More than half of this anonymous late 1980s recording sounds just like... well, that. It swells with musical and lyrical cliches absolutely numbing in their transparency, such that it must have sounded equally stilted in its day. For the most part, this is a pop recording along the lines of GENESIS of the period without the hooks and any sort of clarity. Its only advantage is that it generally omits the chest thumping drums which became trademarks for their idols - well, the dreadful "Screaming" notwithstanding. The low point is definitely "Passing Strangers" which, apparently without a trace of irony, counts no less than a half dozen of the most bathetic expressions from the pen of Paul Menel. Actually most of the tracks include at least a few lines that leave me writhing, and you must know I generally suffer this sort of thing quite well.

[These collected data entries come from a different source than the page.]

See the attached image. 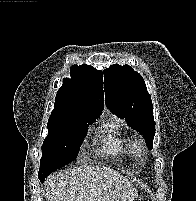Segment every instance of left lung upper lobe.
I'll return each mask as SVG.
<instances>
[{
    "mask_svg": "<svg viewBox=\"0 0 196 201\" xmlns=\"http://www.w3.org/2000/svg\"><path fill=\"white\" fill-rule=\"evenodd\" d=\"M107 107L124 118L153 147L155 121L151 96L142 76L128 65H111L104 70Z\"/></svg>",
    "mask_w": 196,
    "mask_h": 201,
    "instance_id": "5c2ea615",
    "label": "left lung upper lobe"
}]
</instances>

Maybe one problem is that the music doesn't redeem matters. "Human Nature" could have been grand but was flattened by its own lofty goals gone leaden.

Only "Promises" seems to celebrate the pop idiom and how sophisticated instrumentation can highlight a melody rather than drench it, while "Common Ground" is a decent closing ballad with a measured guitar solo to round out the proceedings.

I realize this is probably not one of IQs stronger recordings. These were the 1980s, and the priorities of prog music makers and audiences were sometime at odds. Nonetheless, the near total lack of group identity and intelligence quotient do not speak well for the band. 1.5 stars barely rounded up.